**Work item**
Print the lines below from the line with "nuary 2023 – Bulgaria)." to the line with "His passion for digital" exactly, keeping both ends, and print no pictures.

**The input**
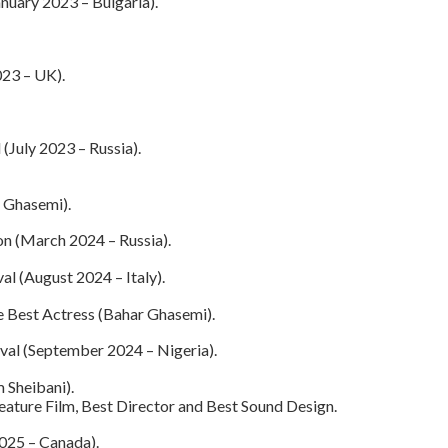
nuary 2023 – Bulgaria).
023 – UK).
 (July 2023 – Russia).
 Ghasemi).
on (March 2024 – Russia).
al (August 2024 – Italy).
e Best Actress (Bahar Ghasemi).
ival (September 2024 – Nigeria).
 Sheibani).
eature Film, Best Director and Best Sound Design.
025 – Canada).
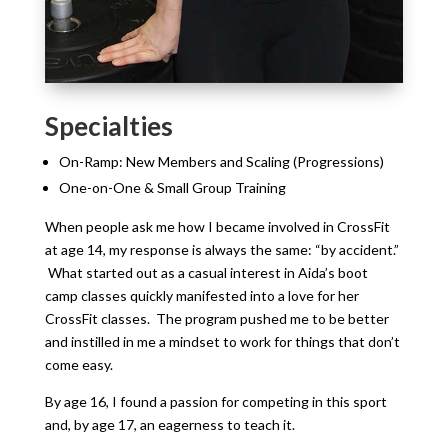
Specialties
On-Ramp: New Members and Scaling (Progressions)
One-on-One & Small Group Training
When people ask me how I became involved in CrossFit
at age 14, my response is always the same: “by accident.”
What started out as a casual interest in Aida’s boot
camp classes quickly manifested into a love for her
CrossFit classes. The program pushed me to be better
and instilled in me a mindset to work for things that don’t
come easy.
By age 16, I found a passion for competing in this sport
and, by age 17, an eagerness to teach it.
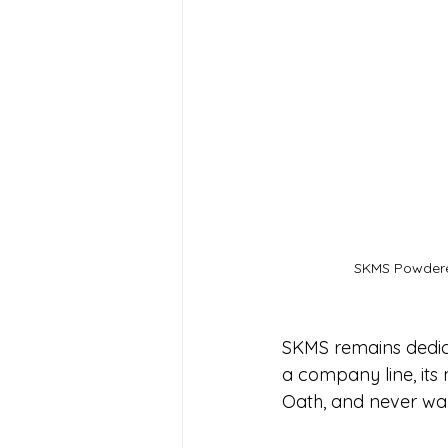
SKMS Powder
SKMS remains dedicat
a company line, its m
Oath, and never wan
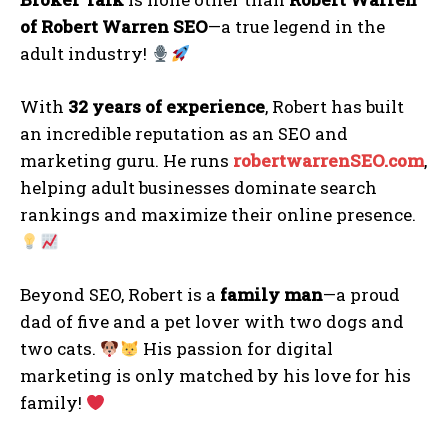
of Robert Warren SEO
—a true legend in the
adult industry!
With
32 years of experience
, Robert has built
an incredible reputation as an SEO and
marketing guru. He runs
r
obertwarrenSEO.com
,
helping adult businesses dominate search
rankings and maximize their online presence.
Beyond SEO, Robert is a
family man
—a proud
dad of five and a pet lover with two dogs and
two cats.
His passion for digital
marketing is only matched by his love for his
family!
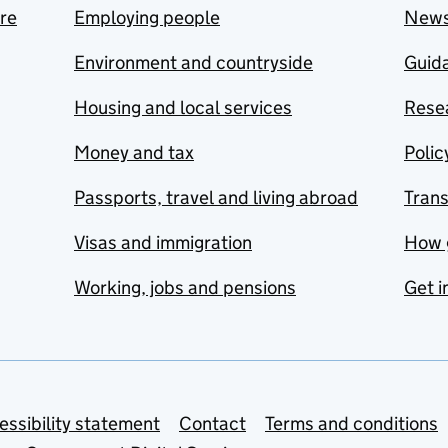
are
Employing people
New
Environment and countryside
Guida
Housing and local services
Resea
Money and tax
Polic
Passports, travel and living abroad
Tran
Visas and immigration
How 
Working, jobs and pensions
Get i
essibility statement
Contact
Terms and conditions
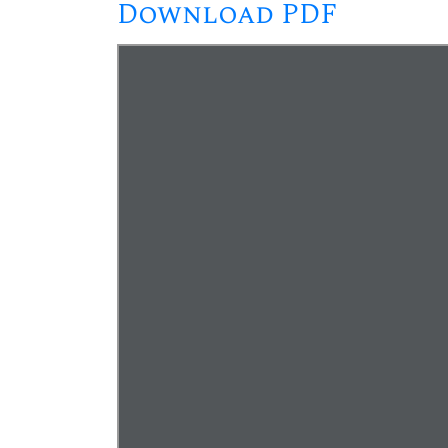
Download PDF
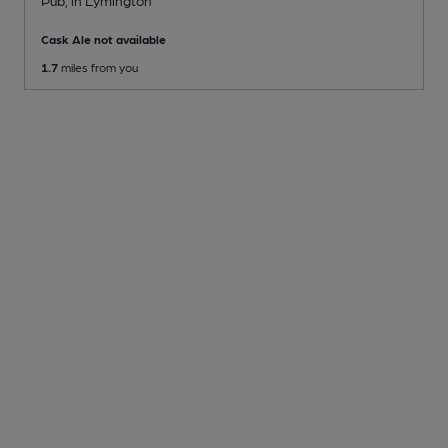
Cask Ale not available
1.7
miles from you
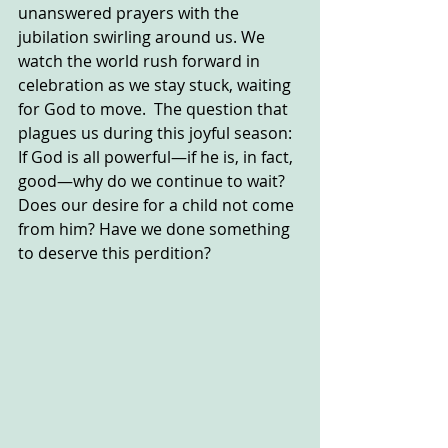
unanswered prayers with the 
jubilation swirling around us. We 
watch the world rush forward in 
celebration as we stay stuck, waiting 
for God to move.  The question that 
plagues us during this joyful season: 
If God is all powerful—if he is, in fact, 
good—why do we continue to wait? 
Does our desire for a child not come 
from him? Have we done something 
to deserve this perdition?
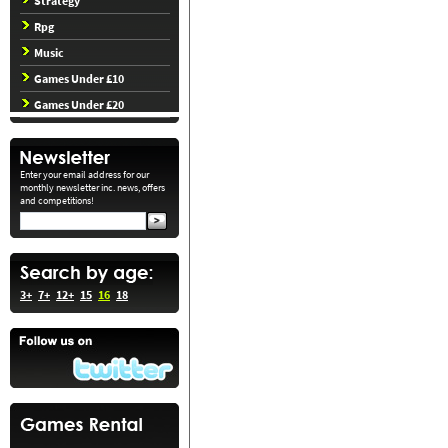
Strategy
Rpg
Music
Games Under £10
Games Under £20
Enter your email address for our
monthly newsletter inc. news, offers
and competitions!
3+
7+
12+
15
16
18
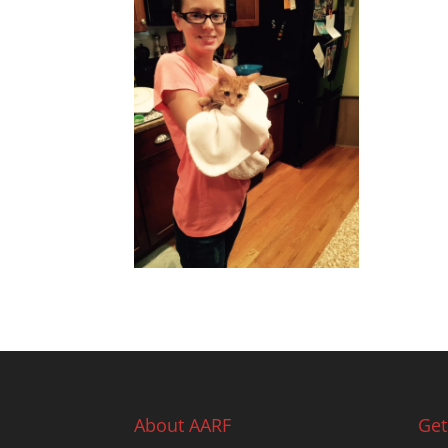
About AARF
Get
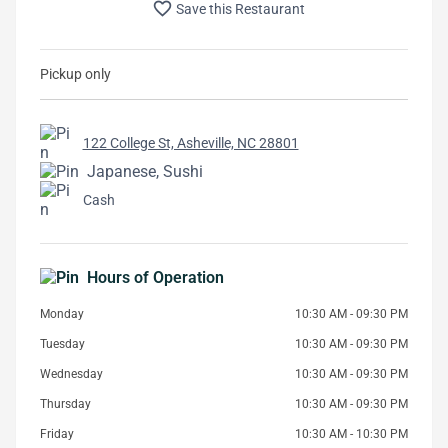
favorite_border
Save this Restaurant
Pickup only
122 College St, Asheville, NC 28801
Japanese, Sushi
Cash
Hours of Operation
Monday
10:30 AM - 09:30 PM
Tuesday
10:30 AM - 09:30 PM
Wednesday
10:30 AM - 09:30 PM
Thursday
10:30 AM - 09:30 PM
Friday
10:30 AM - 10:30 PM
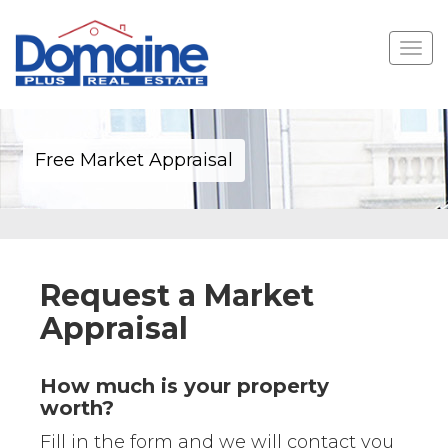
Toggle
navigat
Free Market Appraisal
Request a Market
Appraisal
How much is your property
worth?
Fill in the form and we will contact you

==

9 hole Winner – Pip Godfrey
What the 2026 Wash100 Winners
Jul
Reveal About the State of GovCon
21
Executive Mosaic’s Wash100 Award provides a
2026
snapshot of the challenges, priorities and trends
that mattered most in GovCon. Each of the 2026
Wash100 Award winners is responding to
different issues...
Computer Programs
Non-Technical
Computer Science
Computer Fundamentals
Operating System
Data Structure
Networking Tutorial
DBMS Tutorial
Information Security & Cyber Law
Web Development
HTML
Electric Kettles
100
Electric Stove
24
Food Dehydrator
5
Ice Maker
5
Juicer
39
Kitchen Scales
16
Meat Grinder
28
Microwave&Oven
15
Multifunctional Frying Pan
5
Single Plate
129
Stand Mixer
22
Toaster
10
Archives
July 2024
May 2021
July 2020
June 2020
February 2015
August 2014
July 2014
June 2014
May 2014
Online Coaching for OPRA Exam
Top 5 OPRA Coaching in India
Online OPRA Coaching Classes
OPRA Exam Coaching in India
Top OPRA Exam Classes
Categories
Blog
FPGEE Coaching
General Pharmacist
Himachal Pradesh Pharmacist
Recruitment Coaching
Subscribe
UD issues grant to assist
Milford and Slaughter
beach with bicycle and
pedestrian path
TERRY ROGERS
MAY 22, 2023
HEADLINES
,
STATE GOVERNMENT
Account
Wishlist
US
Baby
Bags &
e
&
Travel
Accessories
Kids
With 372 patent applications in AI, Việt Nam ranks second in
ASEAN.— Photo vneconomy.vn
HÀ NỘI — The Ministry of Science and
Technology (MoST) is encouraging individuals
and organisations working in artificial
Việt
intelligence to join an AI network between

**Response**
nuary 2023 – Bulgaria).
023 – UK).
 (July 2023 – Russia).
 Ghasemi).
on (March 2024 – Russia).
al (August 2024 – Italy).
e Best Actress (Bahar Ghasemi).
ival (September 2024 – Nigeria).
 Sheibani).
eature Film, Best Director and Best Sound Design.
025 – Canada).
Specialties
On-Ramp: New Members and Scaling (Progressions)
One-on-One & Small Group Training
When people ask me how I became involved in CrossFit
at age 14, my response is always the same: “by accident.”
What started out as a casual interest in Aida’s boot
camp classes quickly manifested into a love for her
CrossFit classes. The program pushed me to be better
and instilled in me a mindset to work for things that don’t
come easy.
By age 16, I found a passion for competing in this sport
and, by age 17, an eagerness to teach it.
SKMS Powder
SKMS remains dedicat
a company line, its m
Oath, and never wan
of Robert Warren SEO
—a true legend in the
adult industry!
With
32 years of experience
, Robert has built
an incredible reputation as an SEO and
marketing guru. He runs
r
obertwarrenSEO.com
,
helping adult businesses dominate search
rankings and maximize their online presence.
Beyond SEO, Robert is a
family man
—a proud
dad of five and a pet lover with two dogs and
two cats.
His passion for digital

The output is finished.